Rendido ao evento, Abraão Vicente diz-se satisfeito de ver artistas internacionais de renome a tocar no MSJ, o que “é de se tirar o chapéu” aos organizadores por se manterem fiéis,  depois de tantos anos, a ideia de que os festivais não têm que ser iguais e que os cabeças de cartaz não têm de artistas que fazem sucesso nas bilheteiras aqui em Cabo Verde. Esta crítica foi direcionada ao Kriol Jazz Festival. O ministro garantiu que não é o único com esta visão sobre este festival que acontece, em abril, na capital de Cabo Verde. “De repente temos um festival com pagode, com musica brasileira e com musica tradicional cabo-verdiana. Pode ser uma perspectiva, mas creio que se é jazz, é jazz. Mesmo que seja jazz africano, jazz latino…jazz é jazz. Não é uma crítica, é alguém atento que tem que dizer aquilo que é evidente.”

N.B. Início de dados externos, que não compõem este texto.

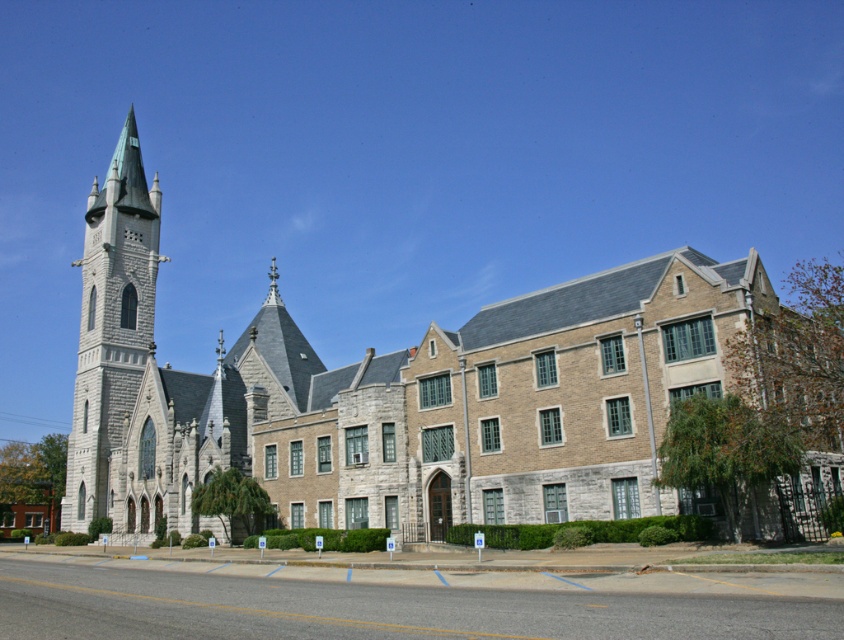 You are standing at the center of the image. Which direction should you look to see the gray stone church at left?

The gray stone church at left is located at point 0.616 on the x axis and 0.464 on the y axis. Since you are at the center, you should look to the left to see the gray stone church at left.

You are standing in front of the gray stone church at left and want to take a photo of the gray stone tower at left. Since the church is in the way, can you move to the right side of the church to get a clear view of the tower?

The gray stone church at left is below the gray stone tower at left. Since the church is positioned lower than the tower, moving to the right side of the church might still allow you to see the tower as long as there are no obstructions. However, the church being below the tower suggests they are part of the same structure, so the tower may be visible from the side.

Abraão Vicente concorda com a “enorme” qualidade do Kriol Jazz Feastival. Contudo diz que deixou de ser um festival apenas do jazz. “A partir do momento em que se colocam artistas pop ou da música tradicional cabo-verdiana, que não têm nenhuma ligação com o jazz, como cabeça de cartaz ou como convidados ano após ano, é claro que fogem desse standard” .

Neste sentido, classificou o cartaz do MSJ como “incrível”. Isto porque, frisou, os organizadores estão a saber manter o nível e as pessoas continuam a responder e por isso atribui nota positiva ao evento. As masterclasses também foram alvos de observação do ministro da Cultura. Segundo Abraão, foram realizadas pela primeira vez em São Vicente e o resultado foi “bastante” positivo, tendo em conta o intercâmbio, a troca de experiências  e de conhecimentos entre artistas americanos e os nacionais. 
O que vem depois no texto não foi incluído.